_Work instructions_: Narrow the data below down to the lines containing "watermark".

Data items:
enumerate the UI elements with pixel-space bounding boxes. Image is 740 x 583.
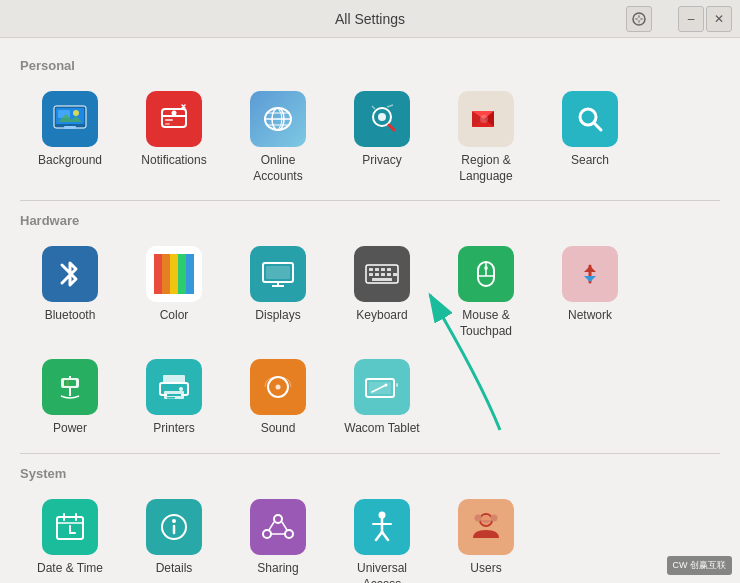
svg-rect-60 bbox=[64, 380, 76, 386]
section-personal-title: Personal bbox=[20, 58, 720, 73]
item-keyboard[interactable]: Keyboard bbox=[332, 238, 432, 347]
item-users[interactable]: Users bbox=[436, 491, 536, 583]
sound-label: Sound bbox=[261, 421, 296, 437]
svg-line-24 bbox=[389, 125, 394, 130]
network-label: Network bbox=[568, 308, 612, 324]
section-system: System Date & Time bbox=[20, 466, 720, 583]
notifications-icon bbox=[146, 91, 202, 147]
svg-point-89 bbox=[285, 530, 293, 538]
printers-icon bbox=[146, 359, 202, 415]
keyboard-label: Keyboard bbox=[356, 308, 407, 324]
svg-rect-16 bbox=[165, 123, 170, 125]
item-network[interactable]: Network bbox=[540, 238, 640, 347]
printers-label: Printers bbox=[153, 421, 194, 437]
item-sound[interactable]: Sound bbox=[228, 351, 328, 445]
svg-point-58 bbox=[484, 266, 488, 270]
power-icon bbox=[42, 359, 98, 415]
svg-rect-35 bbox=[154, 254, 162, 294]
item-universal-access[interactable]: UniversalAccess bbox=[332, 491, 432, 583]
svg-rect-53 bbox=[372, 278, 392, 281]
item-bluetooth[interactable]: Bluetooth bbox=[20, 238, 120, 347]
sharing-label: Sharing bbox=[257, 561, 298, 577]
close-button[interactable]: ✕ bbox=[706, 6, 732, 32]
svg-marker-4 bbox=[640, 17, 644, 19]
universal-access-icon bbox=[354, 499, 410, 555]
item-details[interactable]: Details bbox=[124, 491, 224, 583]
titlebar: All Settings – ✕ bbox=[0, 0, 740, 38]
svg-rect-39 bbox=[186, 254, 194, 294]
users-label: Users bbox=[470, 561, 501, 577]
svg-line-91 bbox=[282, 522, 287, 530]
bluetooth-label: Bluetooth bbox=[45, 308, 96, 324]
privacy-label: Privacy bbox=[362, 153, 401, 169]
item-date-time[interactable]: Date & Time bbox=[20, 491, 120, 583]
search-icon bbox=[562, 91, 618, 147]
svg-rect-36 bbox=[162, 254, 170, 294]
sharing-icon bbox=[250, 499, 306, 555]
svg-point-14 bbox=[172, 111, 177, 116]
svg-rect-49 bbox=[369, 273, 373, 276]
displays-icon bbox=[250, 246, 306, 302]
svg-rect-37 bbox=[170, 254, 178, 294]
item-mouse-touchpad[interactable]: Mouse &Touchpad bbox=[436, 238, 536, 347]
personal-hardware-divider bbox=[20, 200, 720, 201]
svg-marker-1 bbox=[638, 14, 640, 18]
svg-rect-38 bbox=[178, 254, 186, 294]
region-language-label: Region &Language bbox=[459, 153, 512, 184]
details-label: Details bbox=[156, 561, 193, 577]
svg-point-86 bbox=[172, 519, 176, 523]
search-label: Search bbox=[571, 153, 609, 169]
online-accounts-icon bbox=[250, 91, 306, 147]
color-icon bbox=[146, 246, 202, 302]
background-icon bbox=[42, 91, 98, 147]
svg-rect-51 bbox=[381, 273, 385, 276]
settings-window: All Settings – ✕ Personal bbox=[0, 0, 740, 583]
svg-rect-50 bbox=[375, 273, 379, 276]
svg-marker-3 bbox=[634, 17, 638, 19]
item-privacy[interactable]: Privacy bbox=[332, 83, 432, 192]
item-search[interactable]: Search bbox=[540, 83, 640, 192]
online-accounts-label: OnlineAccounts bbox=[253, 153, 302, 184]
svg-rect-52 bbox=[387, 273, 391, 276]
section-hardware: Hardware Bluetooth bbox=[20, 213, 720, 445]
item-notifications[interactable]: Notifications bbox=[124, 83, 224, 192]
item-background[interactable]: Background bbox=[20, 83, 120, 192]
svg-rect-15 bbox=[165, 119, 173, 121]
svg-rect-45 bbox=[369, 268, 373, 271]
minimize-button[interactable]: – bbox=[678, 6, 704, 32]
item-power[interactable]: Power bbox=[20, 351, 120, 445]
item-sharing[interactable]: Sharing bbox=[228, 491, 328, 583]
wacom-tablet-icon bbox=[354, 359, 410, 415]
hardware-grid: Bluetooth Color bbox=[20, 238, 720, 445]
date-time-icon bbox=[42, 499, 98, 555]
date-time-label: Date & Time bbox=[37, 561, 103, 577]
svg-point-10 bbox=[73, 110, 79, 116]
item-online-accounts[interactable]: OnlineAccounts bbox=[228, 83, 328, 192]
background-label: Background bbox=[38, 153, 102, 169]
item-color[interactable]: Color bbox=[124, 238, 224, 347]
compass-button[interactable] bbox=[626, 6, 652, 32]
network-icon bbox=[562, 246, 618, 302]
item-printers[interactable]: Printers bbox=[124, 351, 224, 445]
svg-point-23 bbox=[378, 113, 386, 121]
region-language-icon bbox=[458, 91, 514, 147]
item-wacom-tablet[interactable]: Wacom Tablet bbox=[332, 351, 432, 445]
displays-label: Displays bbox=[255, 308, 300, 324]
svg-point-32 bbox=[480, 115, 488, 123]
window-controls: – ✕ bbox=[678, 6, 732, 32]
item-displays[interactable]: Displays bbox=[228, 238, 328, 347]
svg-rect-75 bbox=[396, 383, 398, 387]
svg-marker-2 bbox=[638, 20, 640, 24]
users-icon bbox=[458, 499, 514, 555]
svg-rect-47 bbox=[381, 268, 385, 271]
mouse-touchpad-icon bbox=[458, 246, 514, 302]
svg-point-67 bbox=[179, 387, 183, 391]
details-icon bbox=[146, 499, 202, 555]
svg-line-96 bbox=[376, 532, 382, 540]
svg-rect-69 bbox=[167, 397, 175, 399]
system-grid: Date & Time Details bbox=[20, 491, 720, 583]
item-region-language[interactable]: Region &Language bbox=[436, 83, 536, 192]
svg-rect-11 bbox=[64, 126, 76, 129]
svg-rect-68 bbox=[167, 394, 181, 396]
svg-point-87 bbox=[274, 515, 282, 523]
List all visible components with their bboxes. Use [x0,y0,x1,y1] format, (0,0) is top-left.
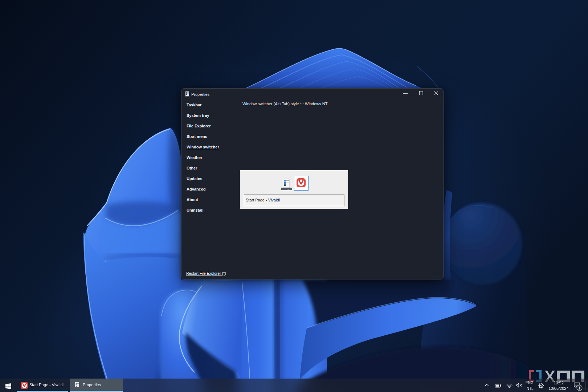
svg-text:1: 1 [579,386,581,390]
--
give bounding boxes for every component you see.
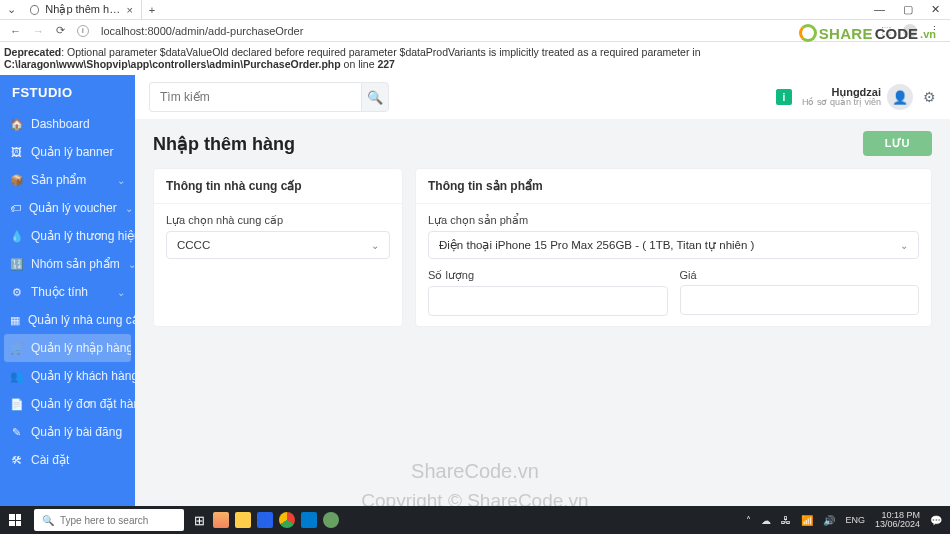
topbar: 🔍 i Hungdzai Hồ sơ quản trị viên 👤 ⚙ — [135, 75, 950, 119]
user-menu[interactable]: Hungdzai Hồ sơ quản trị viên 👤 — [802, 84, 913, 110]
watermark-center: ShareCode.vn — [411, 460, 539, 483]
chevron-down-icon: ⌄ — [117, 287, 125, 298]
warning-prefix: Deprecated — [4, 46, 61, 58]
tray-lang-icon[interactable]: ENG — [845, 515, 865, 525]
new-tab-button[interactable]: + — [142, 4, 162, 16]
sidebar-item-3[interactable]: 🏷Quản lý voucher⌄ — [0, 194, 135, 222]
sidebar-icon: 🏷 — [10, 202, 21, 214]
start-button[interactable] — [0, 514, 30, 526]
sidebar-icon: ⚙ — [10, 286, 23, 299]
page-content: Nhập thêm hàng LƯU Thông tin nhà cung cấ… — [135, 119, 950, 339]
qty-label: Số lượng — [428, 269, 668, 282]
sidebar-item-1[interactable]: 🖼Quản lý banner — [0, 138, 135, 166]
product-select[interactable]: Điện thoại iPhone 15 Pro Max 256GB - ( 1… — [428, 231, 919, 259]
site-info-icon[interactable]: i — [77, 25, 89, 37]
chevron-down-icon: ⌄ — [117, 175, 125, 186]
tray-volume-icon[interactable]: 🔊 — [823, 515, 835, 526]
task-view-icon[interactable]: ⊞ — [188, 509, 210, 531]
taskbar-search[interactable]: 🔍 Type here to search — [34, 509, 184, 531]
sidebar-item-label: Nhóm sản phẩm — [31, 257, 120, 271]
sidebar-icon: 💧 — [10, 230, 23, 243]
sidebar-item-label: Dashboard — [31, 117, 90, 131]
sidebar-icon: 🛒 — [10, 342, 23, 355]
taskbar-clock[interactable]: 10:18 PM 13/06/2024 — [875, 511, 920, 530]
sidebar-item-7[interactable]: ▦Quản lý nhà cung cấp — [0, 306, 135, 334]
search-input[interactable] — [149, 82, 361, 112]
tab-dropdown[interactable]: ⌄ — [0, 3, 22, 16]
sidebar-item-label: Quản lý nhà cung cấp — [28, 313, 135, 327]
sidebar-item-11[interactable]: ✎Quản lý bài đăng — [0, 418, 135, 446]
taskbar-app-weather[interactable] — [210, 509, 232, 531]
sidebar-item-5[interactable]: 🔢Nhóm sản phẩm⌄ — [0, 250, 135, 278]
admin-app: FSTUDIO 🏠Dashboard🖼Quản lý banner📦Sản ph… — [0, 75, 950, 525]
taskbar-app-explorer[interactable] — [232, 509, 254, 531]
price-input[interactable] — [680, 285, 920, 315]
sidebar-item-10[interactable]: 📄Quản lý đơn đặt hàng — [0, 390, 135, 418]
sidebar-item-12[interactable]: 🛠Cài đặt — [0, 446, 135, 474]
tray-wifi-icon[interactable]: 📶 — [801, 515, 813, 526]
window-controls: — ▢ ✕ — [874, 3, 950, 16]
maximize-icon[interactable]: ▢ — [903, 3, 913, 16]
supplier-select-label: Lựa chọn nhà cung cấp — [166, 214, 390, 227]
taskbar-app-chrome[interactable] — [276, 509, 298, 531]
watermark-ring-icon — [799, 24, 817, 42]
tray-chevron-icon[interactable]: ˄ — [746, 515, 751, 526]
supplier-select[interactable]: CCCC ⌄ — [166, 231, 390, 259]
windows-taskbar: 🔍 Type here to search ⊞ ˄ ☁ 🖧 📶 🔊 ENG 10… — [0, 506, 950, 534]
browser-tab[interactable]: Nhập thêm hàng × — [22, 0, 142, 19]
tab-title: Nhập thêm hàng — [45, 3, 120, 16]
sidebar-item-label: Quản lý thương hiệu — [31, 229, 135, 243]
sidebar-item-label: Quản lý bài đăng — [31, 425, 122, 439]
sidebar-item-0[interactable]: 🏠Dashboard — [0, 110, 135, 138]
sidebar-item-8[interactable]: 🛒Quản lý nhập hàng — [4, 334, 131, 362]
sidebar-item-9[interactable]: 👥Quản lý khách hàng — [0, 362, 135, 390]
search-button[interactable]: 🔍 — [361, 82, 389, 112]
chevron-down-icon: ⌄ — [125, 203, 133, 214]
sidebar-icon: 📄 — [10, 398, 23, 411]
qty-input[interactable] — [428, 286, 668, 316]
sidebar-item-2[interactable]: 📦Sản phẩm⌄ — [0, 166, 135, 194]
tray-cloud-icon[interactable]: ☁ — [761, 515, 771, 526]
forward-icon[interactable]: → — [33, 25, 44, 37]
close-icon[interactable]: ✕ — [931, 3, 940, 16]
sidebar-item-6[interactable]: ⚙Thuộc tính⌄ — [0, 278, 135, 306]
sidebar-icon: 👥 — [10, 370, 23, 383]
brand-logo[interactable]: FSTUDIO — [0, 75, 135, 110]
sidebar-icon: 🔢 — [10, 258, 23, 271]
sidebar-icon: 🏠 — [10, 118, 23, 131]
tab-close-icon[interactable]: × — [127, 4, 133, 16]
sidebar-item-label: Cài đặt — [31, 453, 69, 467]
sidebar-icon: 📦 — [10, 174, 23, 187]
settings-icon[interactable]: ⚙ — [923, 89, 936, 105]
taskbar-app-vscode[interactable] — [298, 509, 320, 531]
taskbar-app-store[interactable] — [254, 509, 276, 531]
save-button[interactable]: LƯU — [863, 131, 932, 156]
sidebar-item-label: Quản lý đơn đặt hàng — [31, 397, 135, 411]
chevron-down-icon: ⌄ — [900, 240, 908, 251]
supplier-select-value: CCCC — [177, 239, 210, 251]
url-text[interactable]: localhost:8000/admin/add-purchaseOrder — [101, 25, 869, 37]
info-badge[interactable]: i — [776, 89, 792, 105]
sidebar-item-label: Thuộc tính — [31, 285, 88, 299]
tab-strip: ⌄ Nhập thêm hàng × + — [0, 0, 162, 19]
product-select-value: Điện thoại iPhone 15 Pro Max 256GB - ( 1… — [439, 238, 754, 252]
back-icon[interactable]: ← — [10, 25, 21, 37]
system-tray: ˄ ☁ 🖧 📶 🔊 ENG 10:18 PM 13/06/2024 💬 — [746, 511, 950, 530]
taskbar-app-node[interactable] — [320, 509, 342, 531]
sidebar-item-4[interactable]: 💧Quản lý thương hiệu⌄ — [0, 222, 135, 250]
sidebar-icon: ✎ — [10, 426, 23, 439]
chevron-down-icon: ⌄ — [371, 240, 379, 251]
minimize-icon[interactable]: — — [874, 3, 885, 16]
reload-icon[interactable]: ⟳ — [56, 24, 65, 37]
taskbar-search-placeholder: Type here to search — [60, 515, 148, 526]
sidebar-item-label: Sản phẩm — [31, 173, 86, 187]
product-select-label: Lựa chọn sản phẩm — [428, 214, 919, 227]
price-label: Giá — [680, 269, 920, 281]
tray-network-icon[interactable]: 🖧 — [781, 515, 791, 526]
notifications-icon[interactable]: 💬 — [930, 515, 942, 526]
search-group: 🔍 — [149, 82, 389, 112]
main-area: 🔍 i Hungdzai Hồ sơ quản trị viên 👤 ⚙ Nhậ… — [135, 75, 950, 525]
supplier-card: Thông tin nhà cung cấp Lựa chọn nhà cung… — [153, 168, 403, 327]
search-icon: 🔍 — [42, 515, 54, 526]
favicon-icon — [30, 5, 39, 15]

_Written response_:
watermark-center: ShareCode.vn — [411, 460, 539, 483]
watermark-ring-icon — [799, 24, 817, 42]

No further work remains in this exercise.